Separately, Dani Dayan, chairman of Yad Vashem, Israel's memorial to the six million Jews who died in the Holocaust, said the Russian minister's remarks were "an insult and a crushing blow to the true victims of Nazism".

Speaking on Kan radio, Dayan said Foreign Minister Lavrov was spreading "anti-Semitic conspiracy theories with no basis in fact".

The identity of one of Hitler's grandfathers is unknown but there has been some speculation, never supported by any evidence, that he may have been a Jew.

There was no immediate response for comment from the Russian embassy to Israel or from Foreign Minister Lavrov in Moscow.

Meanwhile, Kyiv condemned Lavrov's words, saying his "despicable remarks" offended Zelensky, Israel, Ukraine and Jews.

"More broadly, they show Russia today is full of hatred towards other countries," Ukraine's Foreign Minister Dmytro Kuleba tweeted.

Israeli Foreign Minister Yair Lapid, whose grandfather died in the Holocaust, said accusing Jews of being anti-Semitic was "the most basic level of racism". He also dismissed Lavrov's statement that pro-Nazi elements controlled the Ukrainian government and military.

"Ukraine is not a Nazi. Only the Nazis are Nazis and only those who are dealing with the systematic destruction of the Jewish people," Foreign Minister Lapid told news site YNet.

It is known that Israel has expressed repeated support for Ukraine, following the Russian invasion in February.

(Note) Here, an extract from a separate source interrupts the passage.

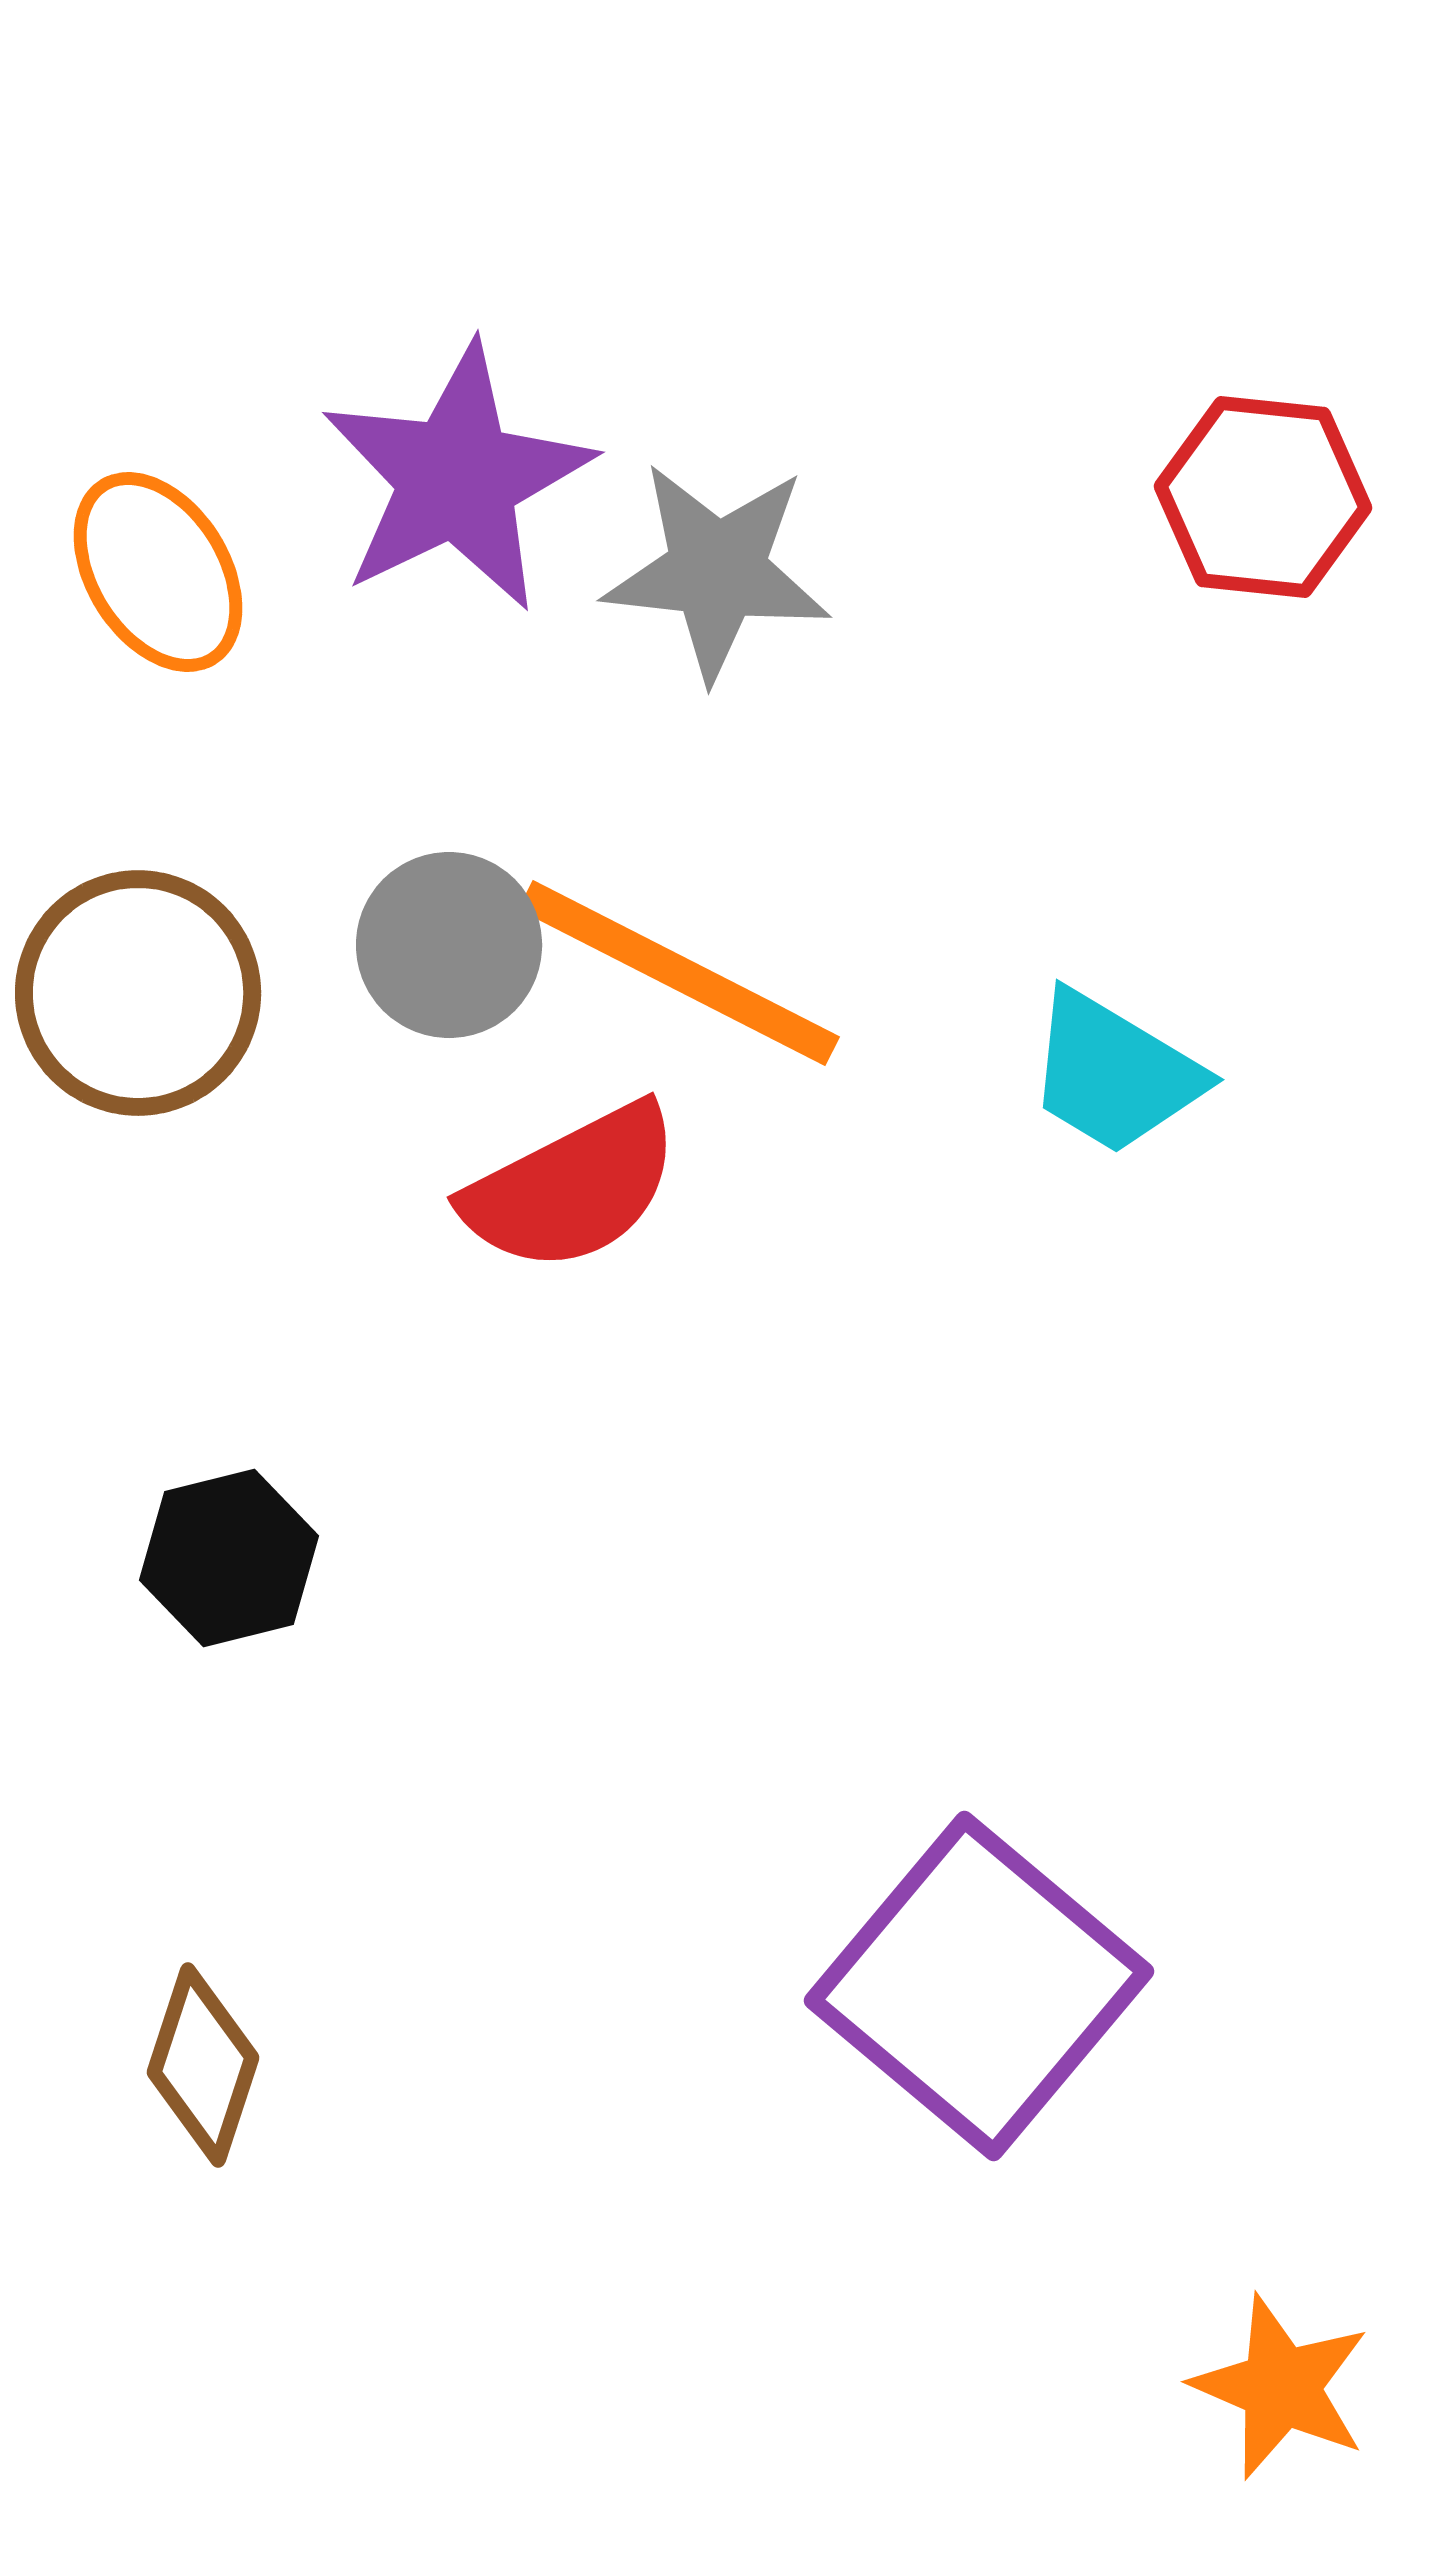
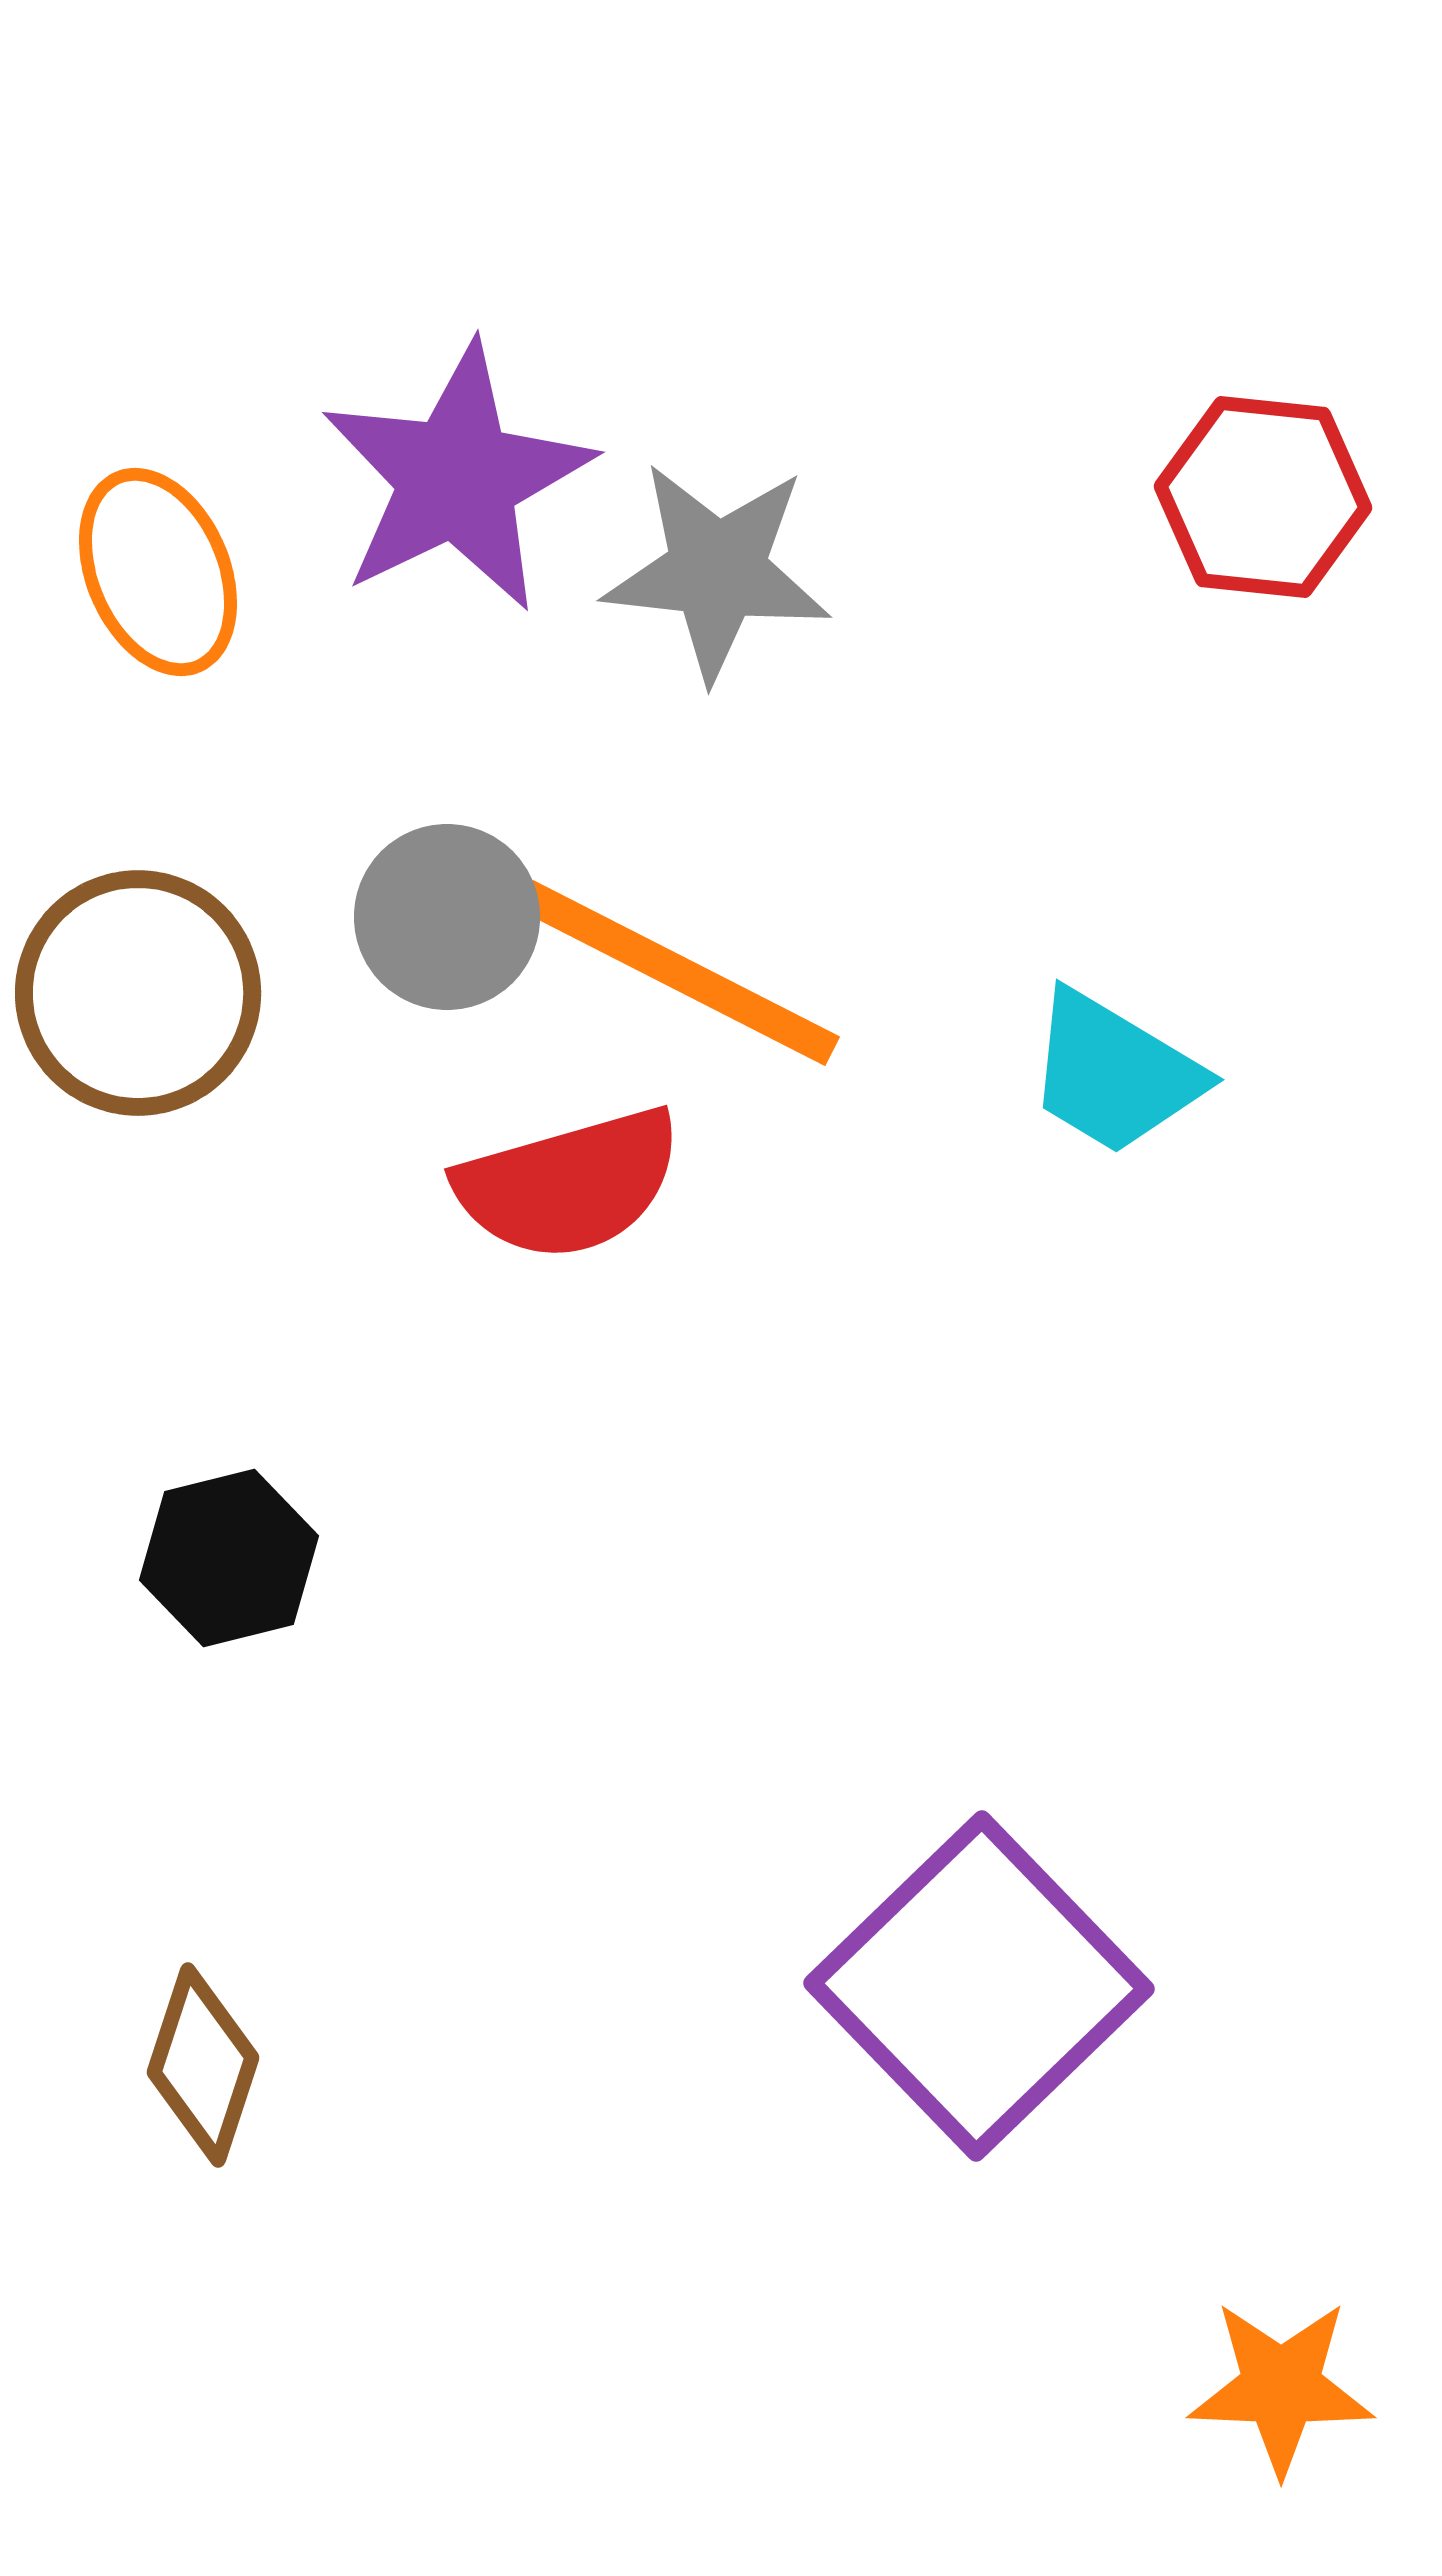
orange ellipse: rotated 9 degrees clockwise
gray circle: moved 2 px left, 28 px up
red semicircle: moved 3 px left, 4 px up; rotated 11 degrees clockwise
purple square: rotated 6 degrees clockwise
orange star: rotated 21 degrees counterclockwise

But wary of strained relations with Russia, rulers in neighboring Syria have initially avoided direct criticism of Moscow and have not imposed formal sanctions on the Russian oligarchs.

However, relations have become more strained, with Foreign Minister Lapid last month accusing Russia of war crimes in Ukraine. However, the Ukrainian president has also come under criticism in Israel by seeking analogies between his country's conflict and the Second World War.